In some cases, the dogs may not show signs of the disease, however, sometimes it may take a couple of days to weeks until the owner notices that something is wrong with their pet.
Usually, owners notice that their dog starts limping on one leg, but the next day it limps on its other leg, while the joints on the affected limbs may be swollen. Other symptoms include:
- loss of appetite
- reluctance to get up and play or move in general
- swelling of the joints
If the disease is not recognized and treated on time, it could lead to more serious consequences on the kidneys, heart, and liver and could potentially be fatal.
That is why we strongly recommend if you notice any of the symptoms contact your vet.
How do vets diagnose Lyme disease in dogs?
Whenever you see your dog acting strangely, it is always a good time to give your vet a call, even just for a consultation.
If you are not sure when was the last time you protected your dog from ticks and fleas and you have been for a walk in the forest, it is recommended that you keep a close eye on changes in your dog over the next days and weeks.
However, if you do go to the vet, then he will probably do a thorough examination and draw out blood for blood work and biochemistry.
Nowadays vets have snap tests, that with a drop of blood could tell your vet if your dog carries the parasite or not. And it only takes around 10 minutes.
Your vet will also take some urine samples and do x-rays especially if your dog shows up with swollen joints.
In some cases, the dog may be lightly sedated and a sample can be taken from the joint for further examination.
How is Lyme disease treated and what is the prognosis?
Usually, the treatment for this disease is very straightforward and easy. The only problem that may be is that your dog may not be happy that you are tricking him to get tablets for the next month or so.

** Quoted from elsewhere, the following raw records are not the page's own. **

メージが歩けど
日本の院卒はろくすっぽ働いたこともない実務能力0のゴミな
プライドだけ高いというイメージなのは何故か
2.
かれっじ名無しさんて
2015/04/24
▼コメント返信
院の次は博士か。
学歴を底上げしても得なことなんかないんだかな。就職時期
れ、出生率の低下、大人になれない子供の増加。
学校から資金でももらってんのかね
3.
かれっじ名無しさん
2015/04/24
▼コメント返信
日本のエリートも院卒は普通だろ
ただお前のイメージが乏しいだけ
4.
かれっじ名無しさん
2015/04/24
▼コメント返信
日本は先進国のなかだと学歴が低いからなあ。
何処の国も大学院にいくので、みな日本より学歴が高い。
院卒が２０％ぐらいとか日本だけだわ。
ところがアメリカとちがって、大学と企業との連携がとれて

Usually, dogs with this parasite are prescribed antibiotics as well as some supportive medicine to help speed up the recovery and protect the kidneys and liver.
Owners see differences in their dog’s behavior in just a few days after the treatment is started.
The best way for an owner to protect their dog is to be on top of their dog’s tick and flea prevention.
No matter what you choose, either a spot-on, a collar, or a chewable tablet, it is important that you make notes of the last time you used it.
Another good tip is that you should always do a thorough check of your dog when you get back from a walk in the woods. If you can manage to find and remove the tick in time, your dog will be safe from the disease.
However, if you do end up at the vet, and your dog was the lucky winner of one Lyme disease, then you are probably going to pay between $80 and $800.
The price may change from practice to practice and there may be additional expenses if your dog needs to be hospitalized for observation.